A new and startling development has recently occurred in the law of delegation: Congress has for the first time expressly delegated to an administrative agency the power to write rules of privilege. Privileges abound in federal law, but until now, they have been defined either by statute or judicial opinion. The type of law that Congress has now authorized agencies to create—the regulatory evidentiary privilege—is a true novelty in our legal system.

This Article is the first to grapple with the implications of migrating the power to write rules of privilege from Congress and the courts, on the one hand, to the executive branch, on the other. It begins by describing an underappreciated aspect of the administrative state: the law of privilege is becoming increasingly important to the functioning of administrative agencies. As a result, administrative agencies are actively pursuing control over the law of evidentiary privilege to further their substantive mandates.

Granting agencies that sought-after control through a privilege delegation will imperil key federal and state regulatory and governance interests. First, privilege delegations will reduce agency accountability. A delegated authority to write privileges that enables an agency to shield its own communications from disclosure will allow the agency to insulate itself from external review and oversight.
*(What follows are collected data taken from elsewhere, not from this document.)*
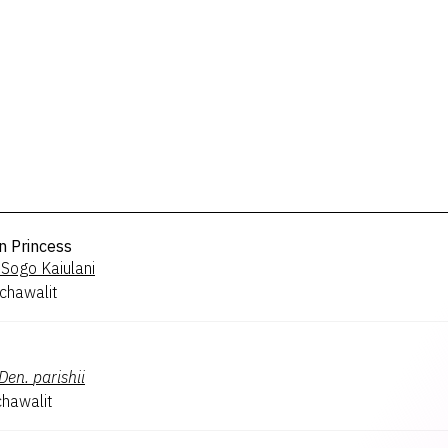
n Princess
Sogo Kaiulani
chawalit
Den.
parishii
hawalit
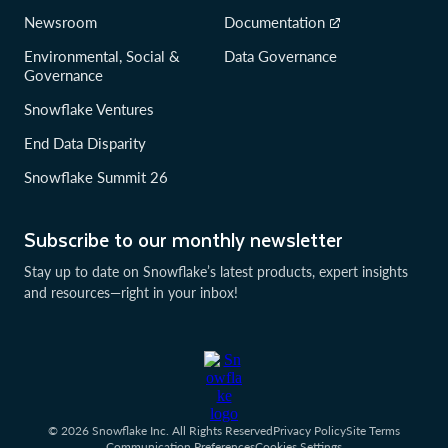
Newsroom
Documentation
Environmental, Social &
Data Governance
Governance
Snowflake Ventures
End Data Disparity
Snowflake Summit 26
Subscribe to our monthly newsletter
Stay up to date on Snowflake’s latest products, expert insights
and resources—right in your inbox!
© 2026 Snowflake Inc. All Rights Reserved
Privacy Policy
Site Terms
Communication Preferences
Cookies Settings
Second, privilege delegations will erode state interests in allowing litigants and the public broad access to information. Agencies promulgating regulatory evidentiary privileges are likely to displace state laws that would permit disclosure to a greater extent than would be the case if Congress and the courts retained the privilege pen. Third, privilege delegations threaten to undercut state sovereignty. When Congress authorizes federal agencies to privilege the communications of state officials, it obstructs the capacity of the states to monitor state agents and thereby produces a type of harm akin to prohibited congressional commandeering of state governance.

After establishing the risks attendant to privilege delegations, this Article offers some design principles that should govern the institution chosen to draft any new set of privileges that may be invoked by executive branch agencies and explains that the existing judicial rulemaking system fits well with these principles. Finally, this Article explains why this innovation in delegation provides a unique opportunity to test prevailing scholarly models of why and to whom Congress chooses to delegate. When it delegates the power to privilege to an agency, Congress is substituting a new delegate—a politically accountable executive agency—for an old delegate—the politically unaccountable federal courts. Accounts of delegation grounded in party competition have greater explanatory power for this swapping of delegates than alternative accounts.